> _What you need to do_
When you reach the line containing "The height and width of the screenshot is (1745, 1100)." in the entries below, start writing out each line exactly, and stop after the line containing "What do you see at coordinates (229, 67)".

(Stored data)
____

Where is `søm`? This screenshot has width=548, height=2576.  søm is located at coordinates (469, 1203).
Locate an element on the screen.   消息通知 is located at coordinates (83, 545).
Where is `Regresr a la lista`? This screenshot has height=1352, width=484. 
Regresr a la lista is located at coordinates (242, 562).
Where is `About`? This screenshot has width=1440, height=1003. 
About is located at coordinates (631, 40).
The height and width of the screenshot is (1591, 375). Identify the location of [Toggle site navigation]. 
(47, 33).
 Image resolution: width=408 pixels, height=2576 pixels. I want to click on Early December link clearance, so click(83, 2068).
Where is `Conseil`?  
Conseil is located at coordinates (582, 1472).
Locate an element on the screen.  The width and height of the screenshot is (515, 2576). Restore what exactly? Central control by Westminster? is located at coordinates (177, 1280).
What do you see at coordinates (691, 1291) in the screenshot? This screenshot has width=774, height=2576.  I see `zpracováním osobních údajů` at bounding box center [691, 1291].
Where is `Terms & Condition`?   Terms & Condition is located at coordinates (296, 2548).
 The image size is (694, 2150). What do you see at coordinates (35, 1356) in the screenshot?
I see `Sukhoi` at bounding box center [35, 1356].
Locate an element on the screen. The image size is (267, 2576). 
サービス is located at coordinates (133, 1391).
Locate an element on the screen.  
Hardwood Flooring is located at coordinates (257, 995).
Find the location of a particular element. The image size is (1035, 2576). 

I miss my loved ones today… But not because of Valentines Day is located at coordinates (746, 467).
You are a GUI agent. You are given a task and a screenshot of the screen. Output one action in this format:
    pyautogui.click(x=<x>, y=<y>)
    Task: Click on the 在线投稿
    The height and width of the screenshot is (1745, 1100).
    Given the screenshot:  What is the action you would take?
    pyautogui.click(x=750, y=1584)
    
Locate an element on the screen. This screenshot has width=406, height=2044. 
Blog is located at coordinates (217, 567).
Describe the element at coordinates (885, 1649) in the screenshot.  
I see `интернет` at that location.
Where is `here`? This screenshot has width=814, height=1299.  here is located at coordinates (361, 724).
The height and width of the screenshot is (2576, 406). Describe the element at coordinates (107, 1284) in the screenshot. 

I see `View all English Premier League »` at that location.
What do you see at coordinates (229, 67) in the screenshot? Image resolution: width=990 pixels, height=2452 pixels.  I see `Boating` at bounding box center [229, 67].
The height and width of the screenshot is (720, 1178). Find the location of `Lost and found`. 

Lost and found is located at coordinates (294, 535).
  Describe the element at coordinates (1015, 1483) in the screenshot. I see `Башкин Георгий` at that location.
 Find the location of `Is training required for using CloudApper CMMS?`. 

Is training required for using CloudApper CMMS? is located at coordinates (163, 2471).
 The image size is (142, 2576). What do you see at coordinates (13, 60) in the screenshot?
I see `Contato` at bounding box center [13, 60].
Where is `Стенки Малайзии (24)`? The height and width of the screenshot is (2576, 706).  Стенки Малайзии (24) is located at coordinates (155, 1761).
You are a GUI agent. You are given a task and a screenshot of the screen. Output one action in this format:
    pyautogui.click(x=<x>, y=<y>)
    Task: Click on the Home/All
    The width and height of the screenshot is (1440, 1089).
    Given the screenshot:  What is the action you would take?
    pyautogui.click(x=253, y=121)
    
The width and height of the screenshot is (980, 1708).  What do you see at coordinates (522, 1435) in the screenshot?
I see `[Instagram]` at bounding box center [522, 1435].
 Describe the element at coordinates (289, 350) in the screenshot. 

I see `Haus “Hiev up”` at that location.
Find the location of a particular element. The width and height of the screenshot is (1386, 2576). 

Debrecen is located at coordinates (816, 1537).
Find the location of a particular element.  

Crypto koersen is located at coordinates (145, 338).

____

> _Answer space_
    The height and width of the screenshot is (1745, 1100).
    Given the screenshot:  What is the action you would take?
    pyautogui.click(x=750, y=1584)
    
Locate an element on the screen. This screenshot has width=406, height=2044. 
Blog is located at coordinates (217, 567).
Describe the element at coordinates (885, 1649) in the screenshot.  
I see `интернет` at that location.
Where is `here`? This screenshot has width=814, height=1299.  here is located at coordinates (361, 724).
The height and width of the screenshot is (2576, 406). Describe the element at coordinates (107, 1284) in the screenshot. 

I see `View all English Premier League »` at that location.
What do you see at coordinates (229, 67) in the screenshot? Image resolution: width=990 pixels, height=2452 pixels.  I see `Boating` at bounding box center [229, 67].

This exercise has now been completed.